Resolution verabschiedet

von Redaktion

Heißes Thema Brenner-Nordzulauf: Dass die Güter auf die Schiene müssen, darin ist sich der Kolbermoorer Stadtrat einig. Aber das Gremium fordert in einer Resolution das Bundesverkehrsministerium einstimmig auf, die Planungen auf Sinnhaftigkeit zu überprüfen.

Kolbermoor – Der Brenner-Nordzulauf erhitzt in der Stadtratssitzung die Gemüter der Politiker und der Zuhörer, die zahlreich erschienen waren. Grund war die angestrebte Resolution zum „Brennerbasistunnel-Nordzulauf“.

Georg Kustermann (Grüne) erklärt, dass er häufig darauf angesprochen werde, dass man einen Planungsstopp fordere. Aber: „Das ist nicht richtig. Doch der falsche Plan wäre das Schlimmste“, sagt er im Gremium. Denn er und auch die anderen Stadtratsmitglieder fordern die Trassenplanungen zu überdenken. Und so schlug Kustermann vor, Planungen für eine Trasse in östliche Richtung voranzutreiben – „Altötting, Burghausen beispielsweise“.

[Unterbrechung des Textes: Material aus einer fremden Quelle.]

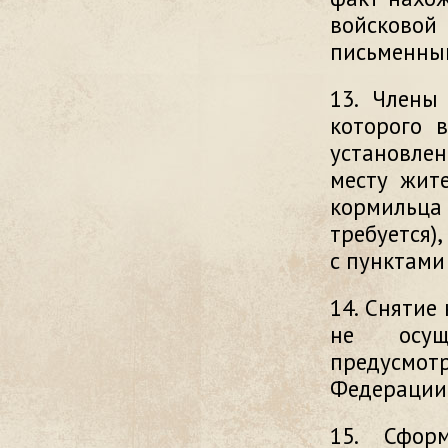
войсковой
письменный
13. Члены
которого 
установле
месту жите
кормильца 
требуется)
с пунктами
14. Снятие
не осуще
предусмо
Федерации
15. Сфор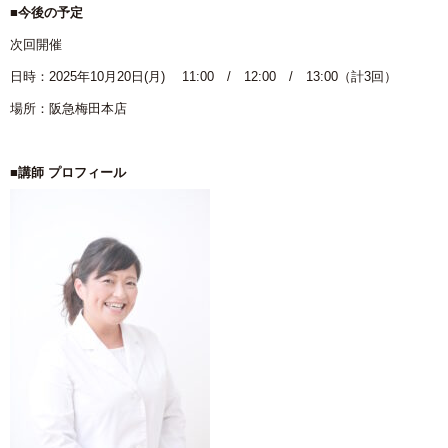
■今後の予定
次回開催
日時：2025年10月20日(月) 11:00 / 12:00 / 13:00（計3回）
場所：阪急梅田本店
■講師 プロフィール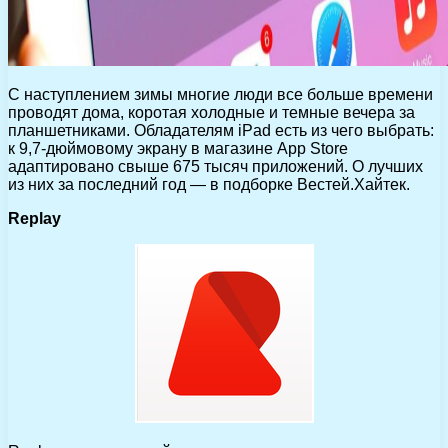
С наступлением зимы многие люди все больше времени
проводят дома, коротая холодные и темные вечера за
планшетниками. Обладателям iPad есть из чего выбрать:
к 9,7-дюймовому экрану в магазине App Store
адаптировано свыше 675 тысяч приложений. О лучших
из них за последний год — в подборке Вестей.Хайтек.
Replay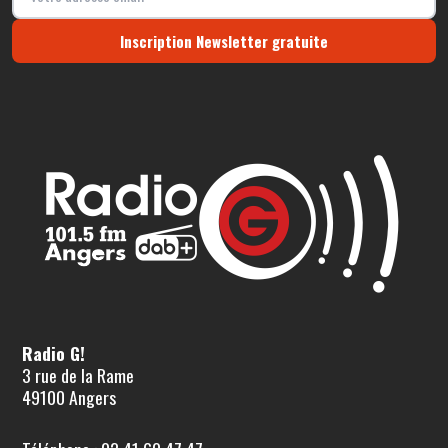
Inscription Newsletter gratuite
Radio G!
3 rue de la Rame
49100 Angers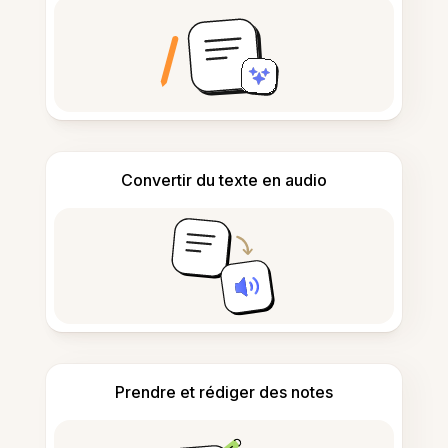
Convertir du texte en audio
Prendre et rédiger des notes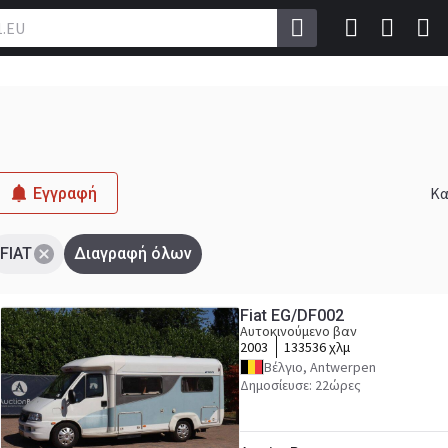
Κα
Εγγραφή
FIAT
Διαγραφή όλων
Fiat EG/DF002
Αυτοκινούμενο βαν
2003
133536 χλμ
Βέλγιο, Antwerpen
Δημοσίευσε: 22ώρες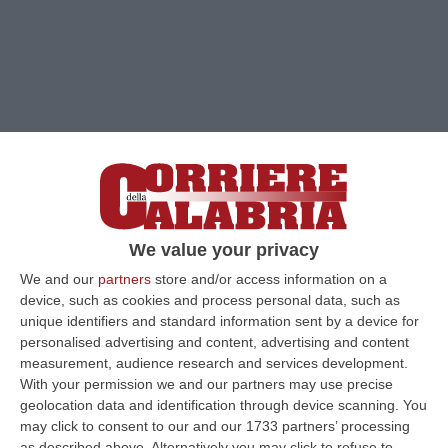
We value your privacy
We and our
partners
store and/or access information on a
Clicca e segui “Corriere della Calabria” su Google News
device, such as cookies and process personal data, such as
unique identifiers and standard information sent by a device for
CATANZARO
Sull’andamento a singhiozzi
personalised advertising and content, advertising and content
measurement, audience research and services development.
delle vaccinazioni in Calabria, il deputato
With your permission we and our partners may use precise
Francesco Sapia, di Alternativa c’è, ha
geolocation data and identification through device scanning. You
may click to consent to our and our 1733 partners’ processing
presentato un’interpellanza urgente rivolta al
as described above. Alternatively you may click to refuse to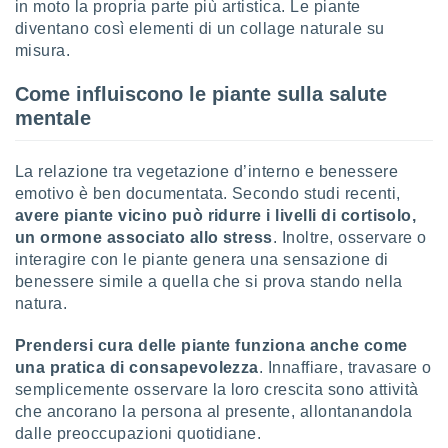
in moto la propria parte più artistica. Le piante
re e
diventano così elementi di un collage naturale su
e i
misura.
tilizzare
ati per la
Come influiscono le piante sulla salute
e dei
.
mentale
izzazione
La relazione tra vegetazione d’interno e benessere
emotivo è ben documentata. Secondo studi recenti,
azione
avere piante vicino può ridurre i livelli di cortisolo,
o la
un ormone associato allo stress
. Inoltre, osservare o
e del
vo,
interagire con le piante genera una sensazione di
à e
benessere simile a quella che si prova stando nella
i
natura.
zzati,
one delle
Prendersi cura delle piante funziona anche come
ni dei
una pratica di consapevolezza
. Innaffiare, travasare o
 e degli
semplicemente osservare la loro crescita sono attività
 ricerche
ico,
che ancorano la persona al presente, allontanandola
di
dalle preoccupazioni quotidiane.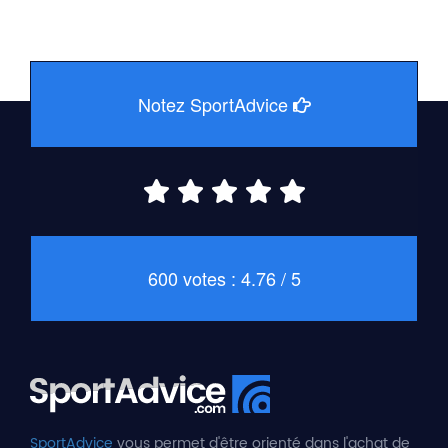
Notez SportAdvice
600 votes : 4.76 / 5
SportAdvice
vous permet d'être orienté dans l'achat de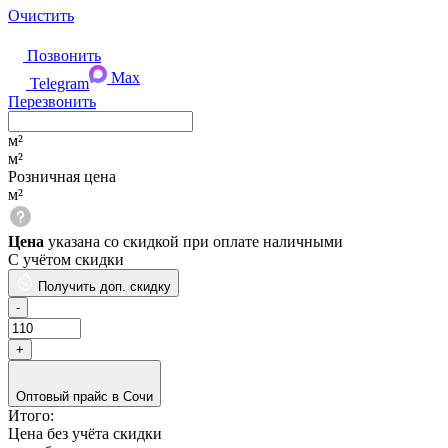
Очистить
Позвонить
Max
Telegram
Перезвонить
м²
м²
Розничная цена
м²
Цена
указана со скидкой при оплате наличными
С учётом скидки
Получить доп. скидку
Оптовый прайс в Сочи
Итого:
Цена без учёта скидки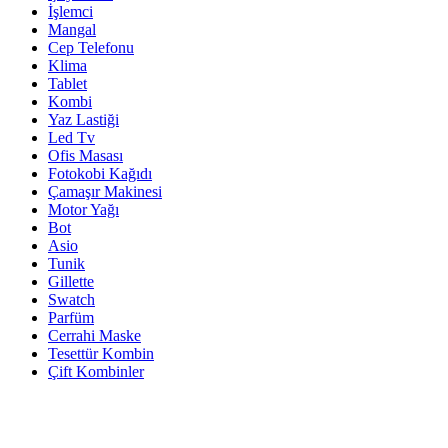
İşlemci
Mangal
Cep Telefonu
Klima
Tablet
Kombi
Yaz Lastiği
Led Tv
Ofis Masası
Fotokobi Kağıdı
Çamaşır Makinesi
Motor Yağı
Bot
Asio
Tunik
Gillette
Swatch
Parfüm
Cerrahi Maske
Tesettür Kombin
Çift Kombinler
Bizi Arayın!
(0212) 444 1 444
Adres:
Lorem ipsum dolor sit ametipsum dolor sit amet
Tekirdağ/Türkiye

Dem stimmt auch Bürgermeister Peter Kloo (SPD) zu: „Wo kommt der Verkehr her – wo soll er hin? Man sollte wirklich eine östliche Trasse, zum Beispiel Regensburg, Ingolstadt in Betracht ziehen“, sagt er. Denn die Trasse vorbei an München, Grafing, Kolbermoor und Rosenheim sei ohnehin sehr dicht besiedelt. Neben der Besiedlungsdichte solle auch an die geologischen Gegebenheiten wie Moore und enge Tallagen gedacht werden. Und deshalb fordert der Rathauschef vom Bundesverkehrsministerium, die Planungen zu überprüfen. „Ich will das einfach alles geprüft wissen.“

„Wir müssen

Haltung zeigen“

Deshalb müsse diese Resolution auf den Weg gebracht werden – auch von den Kolbermoorern. Denn Gemeinden wie Stephanskirchen und die Stadt Rosenheim haben die Resolution längst in Richtung Bundesministerium verabschiedet.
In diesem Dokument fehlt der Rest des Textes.